Ketinggian gebogan pun kali ini disamakan atau hanya tiga tingkat saja. Kegiatan mepeed ini untuk mengawali upacara Pujawali yang tengah digelar di Pura Kahyangan Kedaton.
Bendesa Adat Kukuh Marga, Gusti Ngurah Arta Wijaya mengatakan, tidak seperti pura lainnya, keunikan lain yang dapat ditemui di pura ini adalah selama upacara berlangsung tidak menggunakan sarana dupa selama persembahyangan.
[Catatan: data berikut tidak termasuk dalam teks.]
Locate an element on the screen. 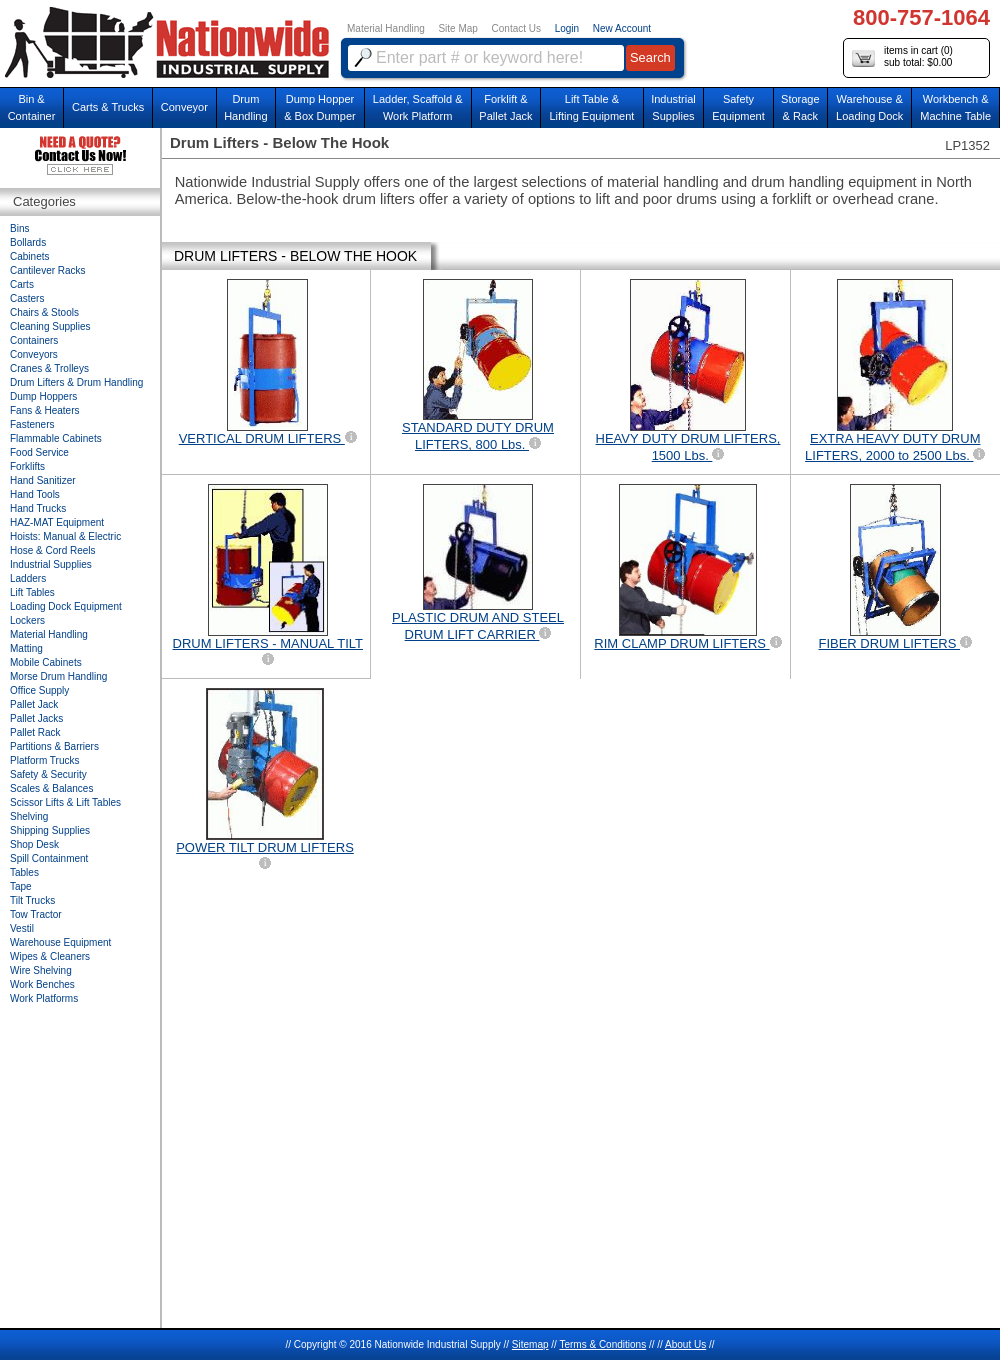 Image resolution: width=1000 pixels, height=1360 pixels. items in cart () sub total: $ is located at coordinates (902, 57).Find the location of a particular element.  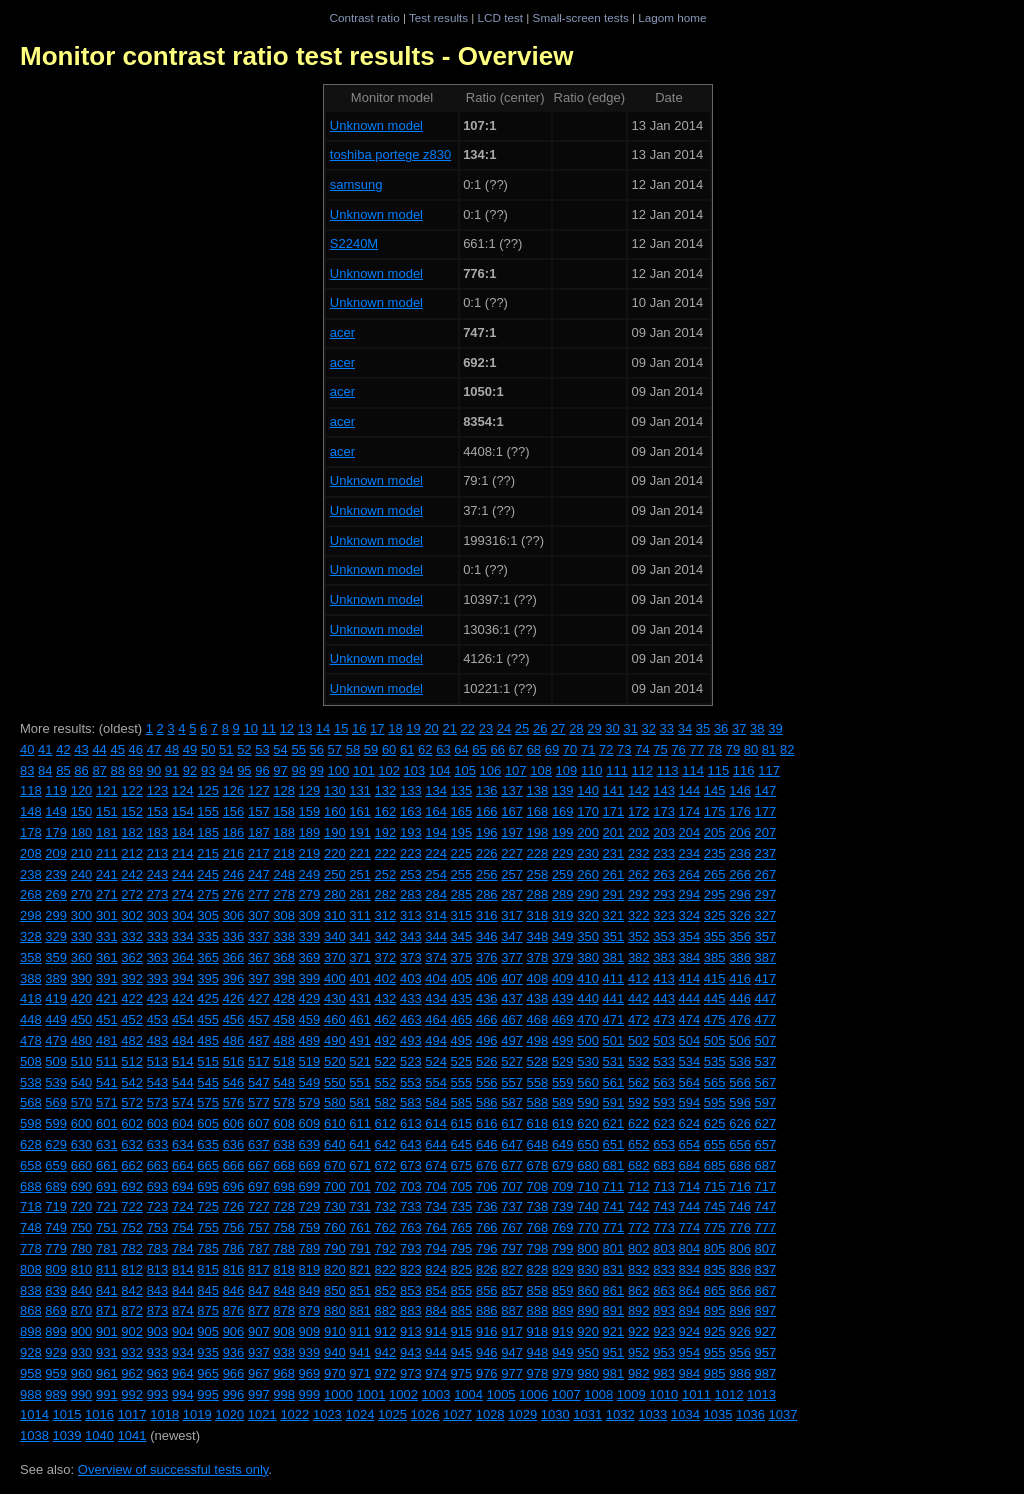

722 is located at coordinates (132, 1206).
Tidak menghidupkan dupa saat persembahyangan di Pura Dalem Kahyangan Kedaton sudah dilaksanakan sejak pura ini ditemukan pada tahun 1775.
Ketika pertama kali ditemukan, lingkungan pura dalam kondisi sangat panas. Lalu sejak itulah larangan tidak menghidupkan dupa mulai diberlakukan.
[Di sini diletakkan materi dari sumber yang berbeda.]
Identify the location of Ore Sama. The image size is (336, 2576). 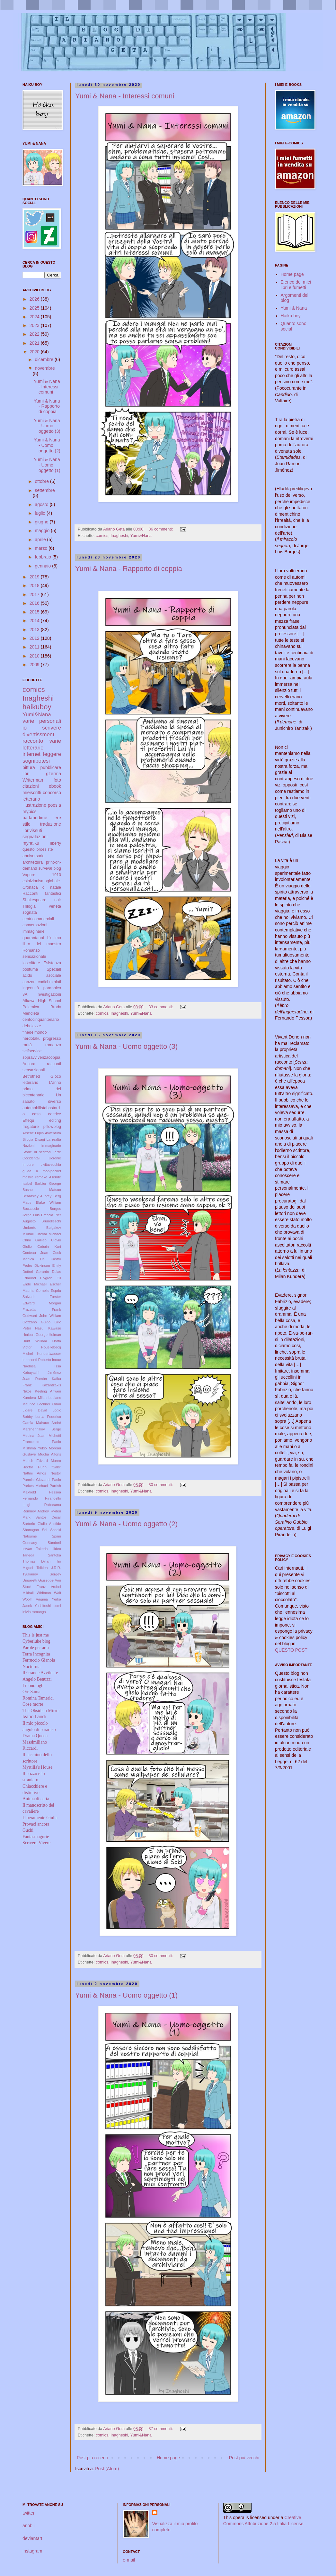
(31, 1691).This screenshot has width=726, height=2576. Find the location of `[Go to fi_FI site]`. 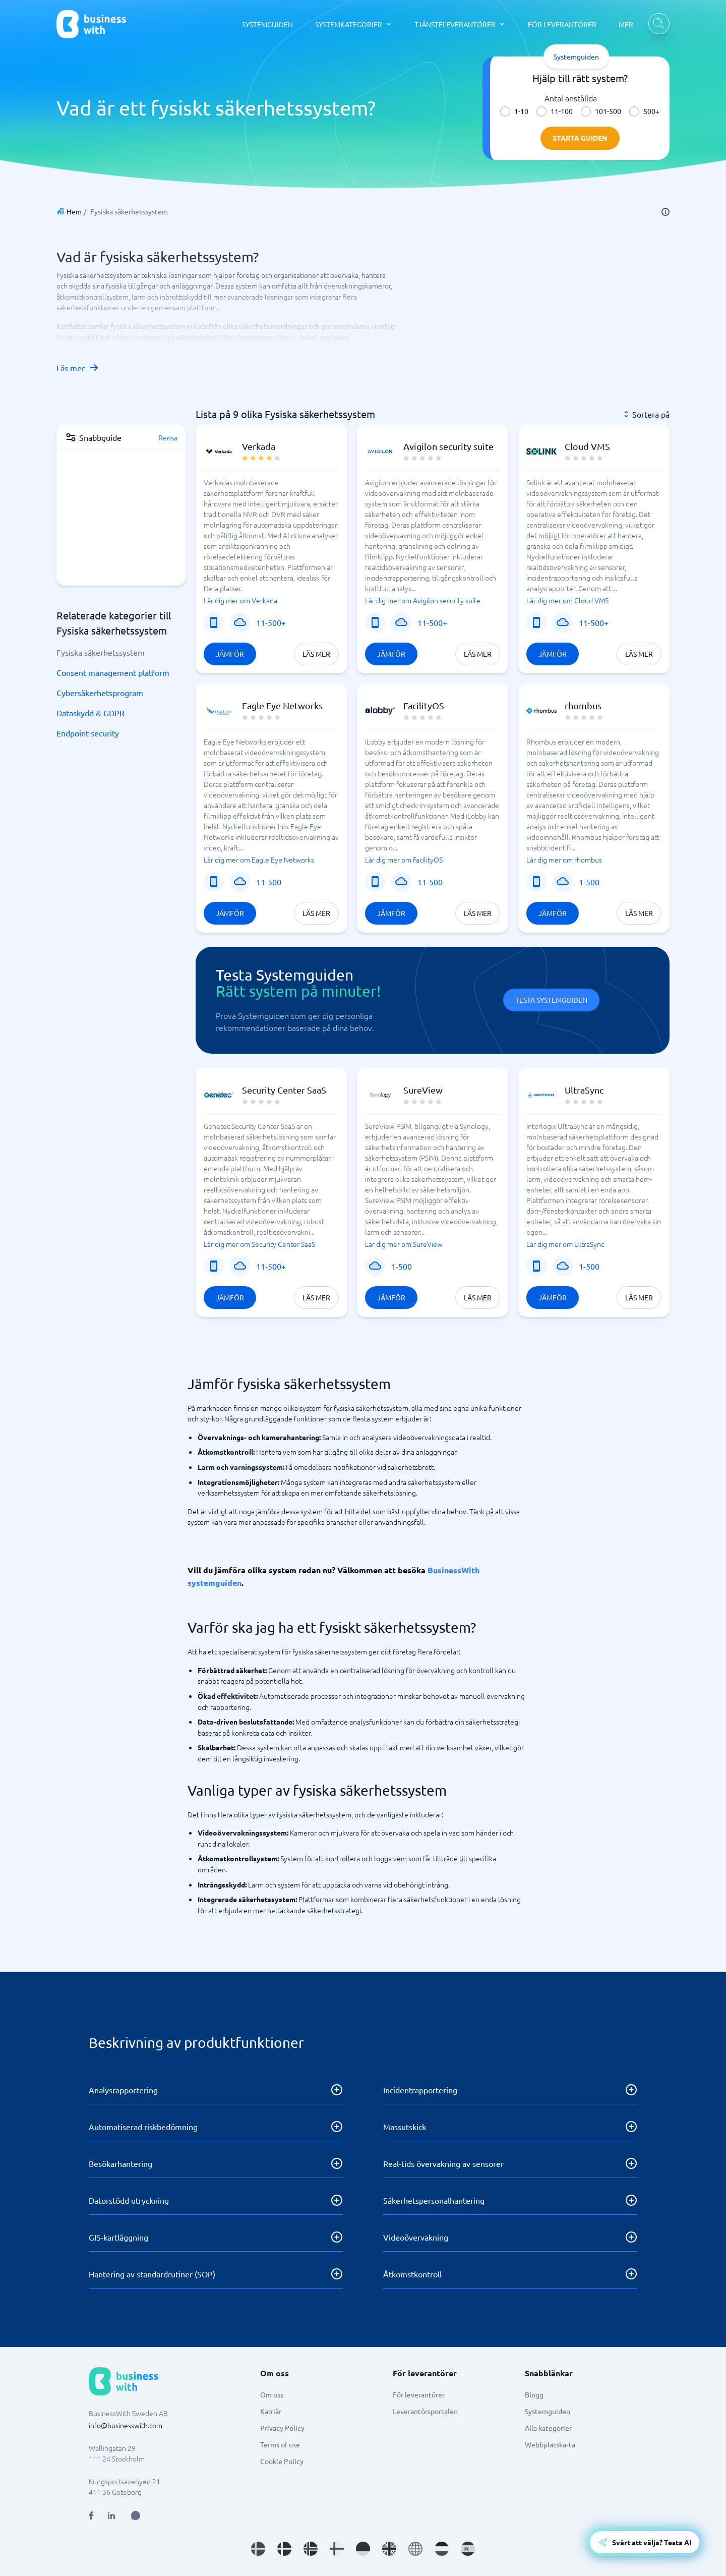

[Go to fi_FI site] is located at coordinates (337, 2549).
“Tetapi kalau secara logika, Pura Dalem Kahyangan Kedaton ada di tengah hutan Alas Kedaton yang memiliki banyak habitat kera. Jadi kalau menghidupkan dupa, lalu tiba-tiba dibawa kera ke tengah hutan, tentunya ditakutkan akan terjadi kebakaran hutan,” papar Ngurah Arta.
Termasuk, ciri khas lainnya lagi yakni upacara atau Pujawali harus selesai sebelum matahari terbenam, dan akan dilanjutkan dengan tradisi Ngerebeg, atau berlarian dengan tombak, dengan Tedung dan beberapa cabang-cabang pohon yang berdaun. Semua orang baik dari anak anak, remaja, dewasa maupun tua ikut bersorak dan berteriak dengan gembira mengikuti tradisi ngerebeg ini.
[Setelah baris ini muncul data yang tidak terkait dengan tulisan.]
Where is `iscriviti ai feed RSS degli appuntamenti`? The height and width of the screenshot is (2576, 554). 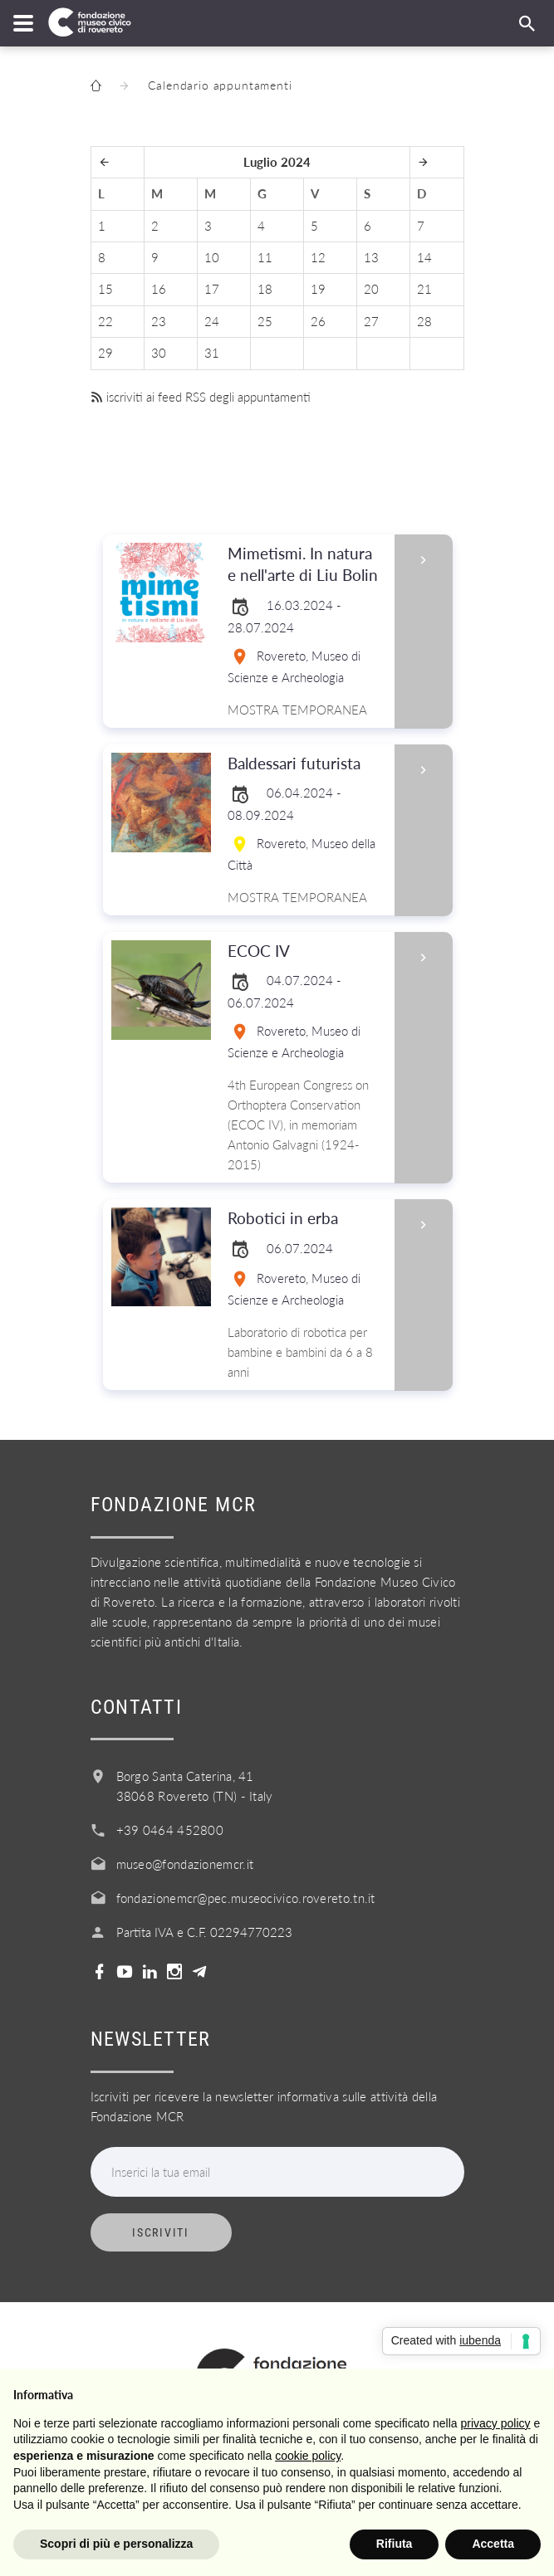 iscriviti ai feed RSS degli appuntamenti is located at coordinates (201, 396).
“Tradisi ini yang dinanti nanti karena bermakna gereget atau suka cita karena seluruh rangkaian upacara pujawali berjalan aman dan lancar,” ucapnya.
Dan terkait Pujawali harus selesai pada sandikala (pertemuan siang dan malam hari), lanjut kata Gusti Ngurah Arta, karena dipercaya sampai saat ini ada penangkilan secara niskala, di mana alam gaib seperti wong samar (mahkluk halus) akan bergiliran sembahyang setelah matahari terbenam.
“Artinya di sekala dari pagi sampai sandikala harus sudah selesai, jadi tidak boleh menunggu krama datang, asal sudah waktu tetap harus menjalankan Pujawali,” jelasnya.
Keunikan lain yang bisa ditemukan di Pura Dalem Kahyangan Kedaton. Biasanya di setiap Pura, Utama Mandalanya akan lebih tinggi dari bagian Madya. Tetapi di Pura ini, Utama Mandalanya justru lebih rendah dari Madya.
“Ini ada ceritanya. Dulu saat masih dalam kekuasaan Belanda, Lingga Yoni yang berada di bagian Utama Mandala Pura Dalem Kahyangan Kedaton berusaha dipidahkan untuk dibawa ke Belanda. Namun semakin digali, dasar Lingga Yoni semakin ke bawah sehingga lama kelamaan bagian Utama Mandala menjadi lebih rendah dari Madya. Karena Lingga Yoni tidak bisa dipindahkan, akhirnya Utama Mandala dibiarkan saja seperti sekarang kondisinya,” jelas Ngurah Arta. (Puspawati/balipost)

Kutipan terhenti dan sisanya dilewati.